In which FP exercises


Well, hello again. Apparently, it’s summer.

Regularly, I do get urges to come back to the Admin Interface and write a bit more prose-doodling for this website. There are so many other things to do that keep me occupied, though. Now it’s summertime, the garden at Symbolic Towers is lush and green, and instead of getting on with things indoors you can regularly find me outside, hiding behind the Bee House,* pottering around the garden, deadheading the marigolds and worrying about the effect of leafhoppers on the potato harvest. As the gardens at Symbolic Towers are barely the size of a damselfly’s bandana, though, I am usually easy to spot.

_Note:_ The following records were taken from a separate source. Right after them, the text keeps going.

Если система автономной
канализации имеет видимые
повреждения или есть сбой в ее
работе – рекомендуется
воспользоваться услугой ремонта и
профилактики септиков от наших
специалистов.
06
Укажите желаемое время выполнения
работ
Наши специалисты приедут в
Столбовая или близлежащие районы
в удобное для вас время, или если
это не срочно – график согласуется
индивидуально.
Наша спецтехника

Checking back, I’ve just realised that the entries on the main page still include things I wrote over a year ago now – for example, you can still see the ice monster we defeated when we moved house, down below this one. It’s not very good performance, for a blog that was originally started with the aim of posting every weekday. There are, however, more things in my head that I do plan to write about, some time over the next few months. Maybe I’ll actually manage them at some point. If nothing else, I should start posting pictures of the verdant garden, before it stops being verdant and crumbles back into autumn mulch. The pea plants are already starting to look a bit mildewed.

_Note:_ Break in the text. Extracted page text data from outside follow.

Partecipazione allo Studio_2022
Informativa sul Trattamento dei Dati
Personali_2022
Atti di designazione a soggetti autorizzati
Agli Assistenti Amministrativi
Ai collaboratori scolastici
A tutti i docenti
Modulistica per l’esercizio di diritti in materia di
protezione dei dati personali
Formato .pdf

Lots has been in the news in the past few months about exams: about exam boards getting the questions wrong, about teenagers staring down baffled at unanswerable questions, and then about kids and parents complaining that they don’t want to be marked down for the question-setters’ mistakes. I have to say, my first thought was: surely, this is a learning experience? One of the first tips I was taught at school was: exam questions, numerically-based ones, are usually carefully worked out so that you’ll get nice neat answers at the end. The real world, of course, doesn’t work like that. When you’ve left school, you’ll find out that real world questions don’t have nice neat answers, and that often people will ask you things that are unanswerable, or insoluble with the information you have. Discovering that fact in the middle of an exam is probably a very good place to learn it. Possibly, this is why I should never become a teacher.

For now, that will do for a blog post. I will come back and try to write more in a few days; get my writing muscles unstiffened and flexible again. Because, as anybody who’s ever tried it knows, the more you write the more you want to write.

* Not one of those big boxes you use to house domesticated, sociable bees in the hope you can steal their honey, but a boarding-house for antisocial solitary bees. None have, as yet, taken up residence, but neverless I always check.